Chondrite-normalized REE patterns are slightly LREE depleted in komatiite to slightly LREE enriched in basalts. MORB-normalized values of non-conservative elements (Cs, Ba, Pb, Th) are high relative to conservative elements (Ta, Nb, Zr, Hf, Y, HREE) in all of the volcanic rocks, particularly those of the Hooggenoeg Complex. Most of the samples exhibit enrichment of Cs and Ba, Pb anomalies and depletion in Nb and Ta, consistent with a subduction-related oceanic environment. With the exception of the lavas of the Hooggenoeg Complex, using primordial mantle (PM) values for normalisation generally subdues the enrichments of the non-conservative elements seen in MORB-normalised multi-element diagrams. However, negative Nb and Ta anomalies relative to La remain significant. High Ba/Th ratios indicate relatively shallow level enrichment of the magma source in large ion lithophile elements by aqueous fluids, whilst enhanced Th concentrations reflect deeper partial melting. Estimated subduction related contributions to Th vary in the ca. 2700 m thick section of the Hooggenoeg Complex and suggest changes in the depth to the subducting slab, which may relate to variation in the subduction angle in the course of ca. 10 million years. ɛNd(T) values suggest earlier melt extraction and possible incorporation of older crustal material, probably subducted clastic sediments.

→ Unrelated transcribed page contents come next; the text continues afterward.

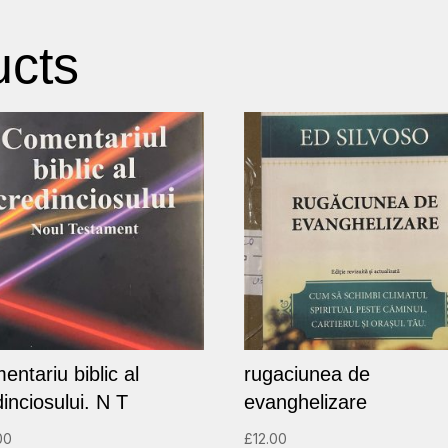
ucts
entariu biblic al
rugaciunea de
inciosului. N T
evanghelizare
00
£
12.00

Our inferred model for the formation of the Upper Onverwacht Suite, based on the lithological and structural development of the lavas and their geochemistry invokes eruption in intra-oceanic back-arc basins and volcanic island arcs. Magmas were generated by variable degrees of partial melting at different depths and temperatures of metasomatised mantle above subducting and dehydrating oceanic lithosphere, and were subsequently modified by fractional crystallization and hybridization. In terms of MORB-and PM-normalised multi-element patterns, as well as Nd-isotope ratios, the volcanic rocks of the Onverwacht Suite are comparable with the west Pacific-Indonesian arc systems.